Estas clicas han sido alimentadas y potenciadas por pandilleros que deportó Estados Unidos. Son retoño de la globalización. Muchos de sus integrantes son hijos de quienes migraron por el efecto combinado de desastres naturales y por la política de Washington que empobreció e impidió el crecimiento económico de ese país. La mezcla de discriminación, segregación, pobreza y pleitos con las pandillas estadunidenses en un país que no conocían empujaron a muchos jóvenes latinos a formar sus propias bandas para defenderse.
Las pandillas hondureñas están aliadas a los cárteles de la droga mexicanos. Sinaloa, Jalisco Nueva Generación, Los Zetas y el Golfo han pactado con los grupos criminales locales para trasladar cocaína, heroína, metanfentaminas y precursores químicos. Honduras es, para esos cárteles, mucho más que zona de paso; es base de operaciones.
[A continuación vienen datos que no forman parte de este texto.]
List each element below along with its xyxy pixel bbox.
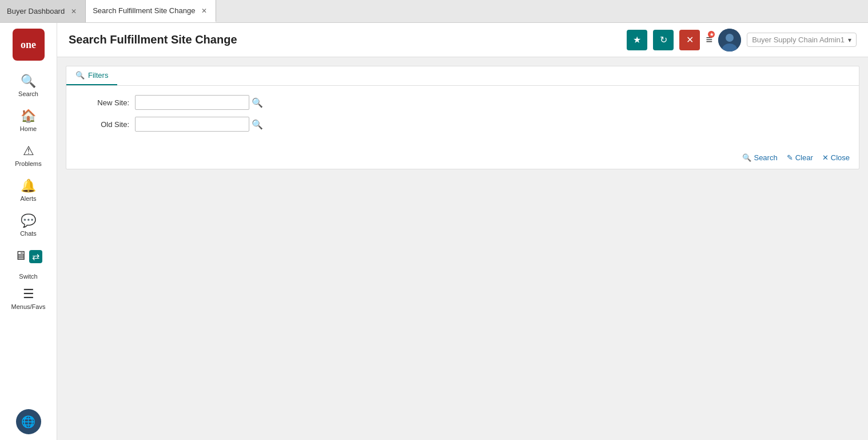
- filter-tab-icon: 🔍: [75, 71, 85, 80]
- new-site-input-wrap: 🔍: [135, 95, 263, 110]
- sidebar: one 🔍 Search 🏠 Home ⚠ Problems 🔔 Alerts …: [0, 23, 57, 440]
- header-right: ★ ↻ ✕ ≡ ★ Buyer Supply Chain Admin1 ▾: [627, 29, 857, 51]
- close-button[interactable]: ✕: [679, 30, 700, 50]
- sidebar-label-search: Search: [18, 90, 38, 97]
- search-link-icon: 🔍: [742, 153, 751, 162]
- notification-dot: ★: [708, 31, 715, 38]
- new-site-label: New Site:: [78, 98, 129, 107]
- switch-icon: 🖥: [14, 248, 27, 263]
- filter-tab-filters[interactable]: 🔍 Filters: [66, 66, 117, 85]
- new-site-input[interactable]: [135, 95, 249, 110]
- avatar[interactable]: [718, 29, 741, 51]
- sidebar-item-chats[interactable]: 💬 Chats: [6, 209, 51, 241]
- search-icon: 🔍: [21, 74, 36, 89]
- sidebar-item-switch[interactable]: 🖥 ⇄: [6, 244, 51, 269]
- sidebar-item-menus-favs[interactable]: ☰ Menus/Favs: [6, 282, 51, 315]
- clear-link[interactable]: ✎ Clear: [787, 153, 813, 162]
- problems-icon: ⚠: [23, 144, 34, 158]
- old-site-input[interactable]: [135, 117, 249, 132]
- page-body: 🔍 Filters New Site: 🔍 Old Site:: [57, 57, 868, 440]
- filter-tab-label: Filters: [88, 71, 108, 80]
- sidebar-item-search[interactable]: 🔍 Search: [6, 69, 51, 102]
- filter-panel: 🔍 Filters New Site: 🔍 Old Site:: [66, 66, 859, 169]
- tab-close-search-fulfillment[interactable]: ✕: [200, 6, 209, 15]
- clear-link-label: Clear: [795, 153, 813, 162]
- old-site-search-icon[interactable]: 🔍: [252, 119, 263, 130]
- chats-icon: 💬: [21, 213, 36, 228]
- search-link-label: Search: [754, 153, 777, 162]
- sidebar-item-alerts[interactable]: 🔔 Alerts: [6, 174, 51, 207]
- old-site-label: Old Site:: [78, 120, 129, 129]
- home-icon: 🏠: [21, 109, 36, 124]
- sidebar-label-chats: Chats: [20, 230, 37, 237]
- refresh-button[interactable]: ↻: [653, 30, 674, 50]
- main-layout: one 🔍 Search 🏠 Home ⚠ Problems 🔔 Alerts …: [0, 23, 868, 440]
- page-title: Search Fulfillment Site Change: [69, 33, 237, 46]
- content-area: Search Fulfillment Site Change ★ ↻ ✕ ≡ ★: [57, 23, 868, 440]
- tab-buyer-dashboard[interactable]: Buyer Dashboard ✕: [0, 0, 86, 22]
- search-link[interactable]: 🔍 Search: [742, 153, 777, 162]
- sidebar-label-menus: Menus/Favs: [11, 303, 46, 310]
- close-link-icon: ✕: [822, 153, 829, 162]
- switch-badge: ⇄: [29, 250, 42, 263]
- sidebar-item-problems[interactable]: ⚠ Problems: [6, 139, 51, 172]
- sidebar-label-alerts: Alerts: [20, 195, 36, 202]
- menu-button[interactable]: ≡ ★: [706, 33, 712, 46]
- dropdown-arrow-icon: ▾: [848, 36, 851, 44]
- menus-icon: ☰: [23, 287, 34, 302]
- page-header: Search Fulfillment Site Change ★ ↻ ✕ ≡ ★: [57, 23, 868, 57]
- alerts-icon: 🔔: [21, 179, 36, 193]
- tab-label: Buyer Dashboard: [7, 7, 65, 15]
- user-dropdown[interactable]: Buyer Supply Chain Admin1 ▾: [747, 33, 857, 47]
- user-name: Buyer Supply Chain Admin1: [752, 35, 845, 44]
- sidebar-item-home[interactable]: 🏠 Home: [6, 104, 51, 137]
- globe-icon[interactable]: 🌐: [16, 409, 41, 434]
- logo-text: one: [21, 39, 36, 51]
- clear-link-icon: ✎: [787, 153, 793, 162]
- tab-label-active: Search Fulfillment Site Change: [93, 6, 195, 15]
- close-link-label: Close: [831, 153, 850, 162]
- svg-point-1: [726, 34, 734, 42]
- tab-close-buyer-dashboard[interactable]: ✕: [69, 7, 78, 16]
- star-button[interactable]: ★: [627, 30, 647, 50]
- filter-tabs: 🔍 Filters: [66, 66, 859, 86]
- sidebar-label-home: Home: [20, 125, 37, 132]
- tab-search-fulfillment[interactable]: Search Fulfillment Site Change ✕: [86, 0, 216, 22]
- sidebar-bottom: 🌐: [16, 409, 41, 434]
- close-link[interactable]: ✕ Close: [822, 153, 850, 162]
- filter-actions: 🔍 Search ✎ Clear ✕ Close: [66, 148, 859, 169]
- old-site-input-wrap: 🔍: [135, 117, 263, 132]
- logo[interactable]: one: [13, 29, 45, 61]
- new-site-search-icon[interactable]: 🔍: [252, 97, 263, 108]
- filter-body: New Site: 🔍 Old Site: 🔍: [66, 86, 859, 148]
- filter-row-old-site: Old Site: 🔍: [78, 117, 847, 132]
- sidebar-label-problems: Problems: [15, 160, 41, 167]
- filter-row-new-site: New Site: 🔍: [78, 95, 847, 110]
- sidebar-label-switch: Switch: [19, 273, 37, 280]
- tab-bar: Buyer Dashboard ✕ Search Fulfillment Sit…: [0, 0, 868, 23]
Esos cárteles participan también en el tráfico de migrantes hacia Estados Unidos.
Honduras es el segundo país más pobre de América Latina: 68.8 por ciento de su población vive en pobreza y 44.2 por ciento en pobreza extrema. Las maquiladoras emplean, con salarios miserables, a 120 mil trabajadores, en su mayoría mujeres entre 18 y 30 años. Diez familias controlan la inmensa mayoría de la riqueza nacional. Estados Unidos es amo y señor de ese territorio. Las zonas económicas especiales agravan esta situación.
En 2009, un golpe de Estado apoyado desde Washington derrocó al presidente Manuel Zelaya (https://bit.ly/2CxaHVS), por acercarse a los gobiernos progresistas del continente. En 2013 y 2017 se perpetraron fraudes electorales para evitar el triunfo de candidatos progresistas que buscaban que su país dejara de ser una república bananera (https://bit.ly/2CUFXyP).
La Caravana Migrante responde a esa situación dramática. Surgió de una autoconvocatoria, no de la convocatoria de un partido político. No nos vamos porque queremos, nos expulsa la violencia y la pobreza, dicen sus integrantes. No somos criminales, sino migrantes, Queremos trabajar, aseguran.
Esta caravana es la última ola de una tormenta que comenzó con forma de desplazamientos masivos de migrantes que cruzan las fronteras, al menos desde hace dos décadas. La integran mujeres embarazadas, menores de edad, jóvenes y no tan jóvenes. En lugar de salir de su país a escondidas, en solitario, expuestos a la violencia criminal y a la extorsión de los policías mexicanos, dependientes de polleros, sus miembros decidieron viajar a la luz del día, en grupo, acompañados por otros iguales a ellos. Como una avalancha, su ejemplo comienza a ser repetido: hoy hay en México 7 mil hondureños y muchos más aspiran a llegar.
El vergonzoso papel del gobierno mexicano, convertido en policía migratorio de Estados Unidos, es una ofensa para todo el país y una hipoteca de la soberanía nacional. De por sí ya lo era: cada año retornan a Honduras unos 200 féretros de ciudadanos de ese país asesinados en México y otros miles se encuentran desaparecidos. El nuevo éxodo hondureño nos recuerda que ningún ser humano es ilegal.